The rules themselves remain pretty much what they were before. If you want to sell stock that you do not own you must first borrow it from someone who actually has title to it and you must tell your broker that it is a short sale.
Breaking the rules could now land you with a maximum $100,000 fine and two years' prison instead of $10,000 and a six-month term.
We shall dispense quickly with the immediate brokers' complaints. They say it will stop day trading because people who buy stock in the morning cannot sell it the same afternoon as they will not yet have taken delivery of it.
Very well, this may represent a glitch in the wording of the legislation. We may take the Government at its word that it does not intend to stop day trading, however, in which case this glitch is easily enough fixed.
Some brokers also complain that it is a nuisance to ask short-sellers for proof of stock borrowing.
Tough luck. It means more headache, more work and more cost but dealing rooms over the past 10 years have adjusted themselves to more onerous changes.

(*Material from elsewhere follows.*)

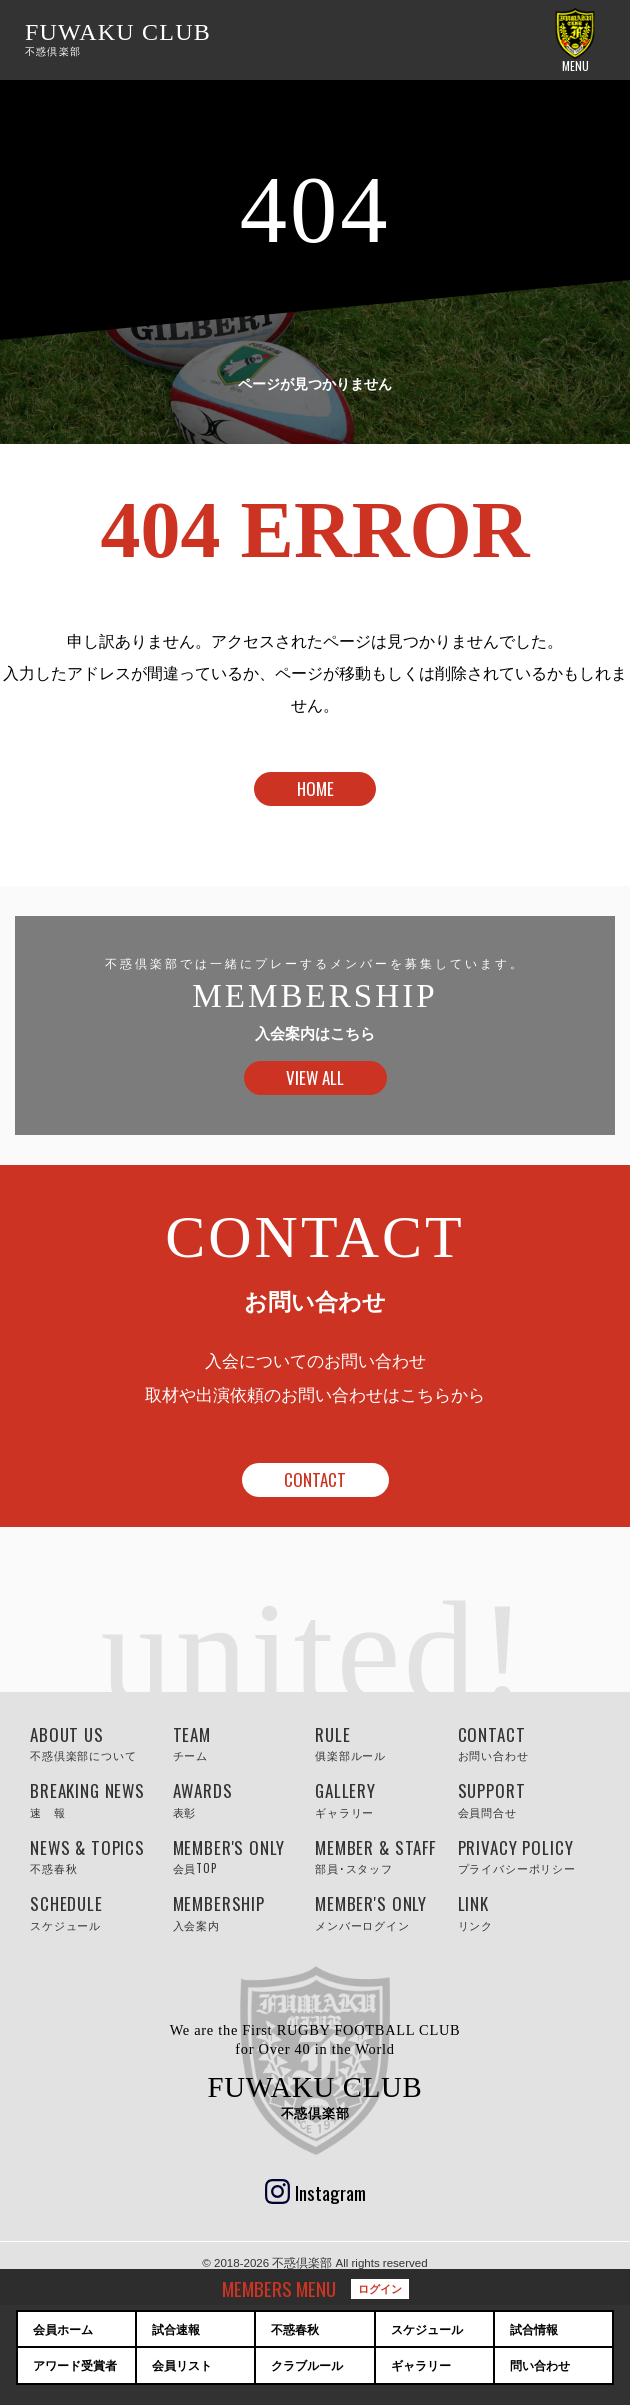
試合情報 (534, 2330)
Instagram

The real problem is that while more severe penalties may induce Joe Punter in Hong Kong to think harder about his options when he is bearish on the market and already sold out, they really cannot stop bigger speculators from selling short offshore as much as they have before.
The reach of Hong Kong's law goes only as far as Hong Kong's borders.

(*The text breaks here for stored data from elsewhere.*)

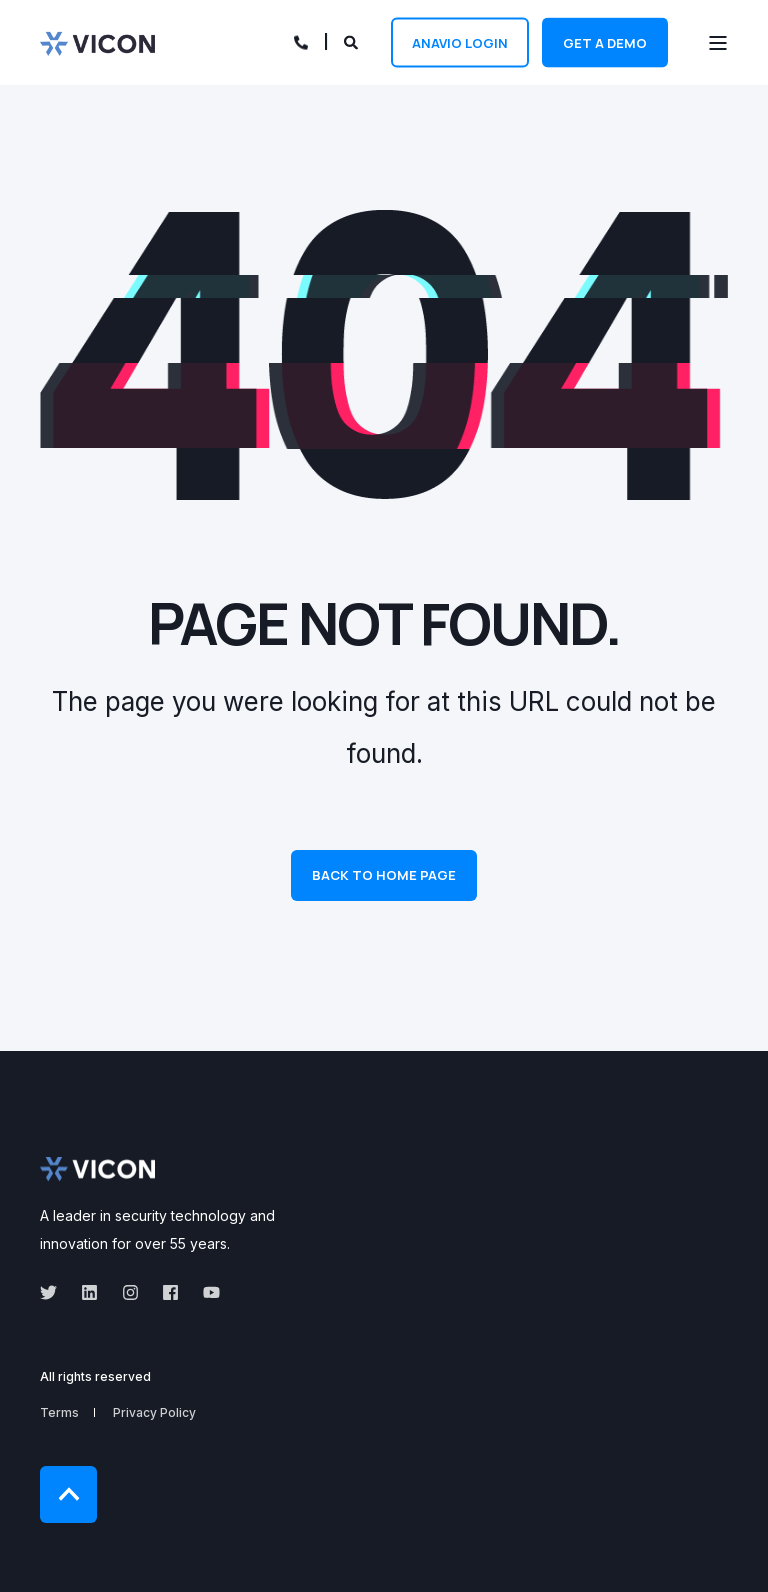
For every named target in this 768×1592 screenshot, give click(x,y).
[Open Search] (352, 40)
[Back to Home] (97, 42)
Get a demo (605, 42)
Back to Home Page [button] (384, 875)
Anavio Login (460, 42)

Big investment banks in New York are not about to open their books to Hong Kong regulators and are not much deterred by foreign laws under which they do not operate.

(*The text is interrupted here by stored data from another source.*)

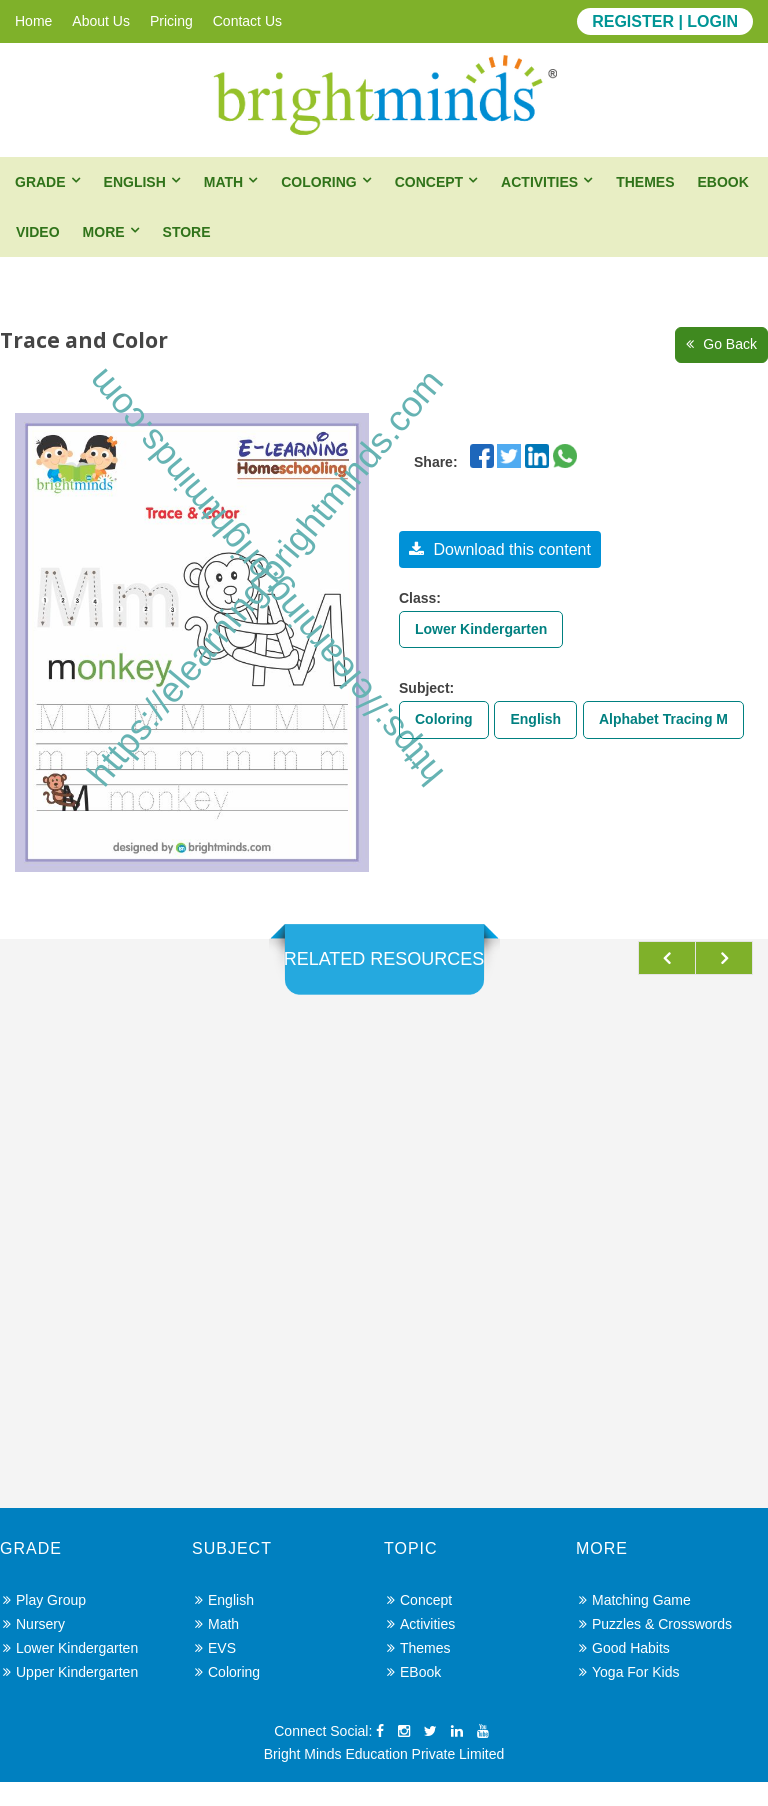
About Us (101, 21)
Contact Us (247, 21)
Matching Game (635, 1624)
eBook (722, 182)
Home (33, 21)
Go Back (721, 344)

It works differently the other way round of course. US courts have proved time and again that they can prise information out of foreign financial concerns under threat of what they can do to the operations of those concerns in the United States.
But we are small and they are big. That's the way life is and we should recognise that there are some loopholes we cannot close when we impose market regulations.
Rather than tighten up control over short-selling, the new penalties may serve only to drive more of it offshore and not only make our control of it looser but deprive local investors of trading flexibility when their foreign counterparts suffer no real loss of this flexibility at all.
There is more to bear in mind here, however. Back in mid-1998 some market manipulators used short-selling as one of their tools in money-making exercises that briefly appeared to destabilise our financial system.
Whether the short-selling itself was as great a threat as it then appeared is a moot question. The currency was under attack in any case, the market was legitimately weak and there were other reasons for our difficulties. Short-selling may have been a visible culprit but it cannot have been the most serious.
Government officials, however, got themselves seriously worked up about it, particularly when it seemed that some shorts were not being squeezed as hard as they could have been following the $120 billion intervention in the market in August of that year.
So here is the question. Are we now getting this move to heavier penalties for illegal short sales because our Government is still worked up about this episode? If so, what we may really need is a cooling off period with more time for calm reflection about whether short-selling is something nasty that manipulators do or whether it is actually a mechanism that allows market prices to adjust more quickly to changing conditions.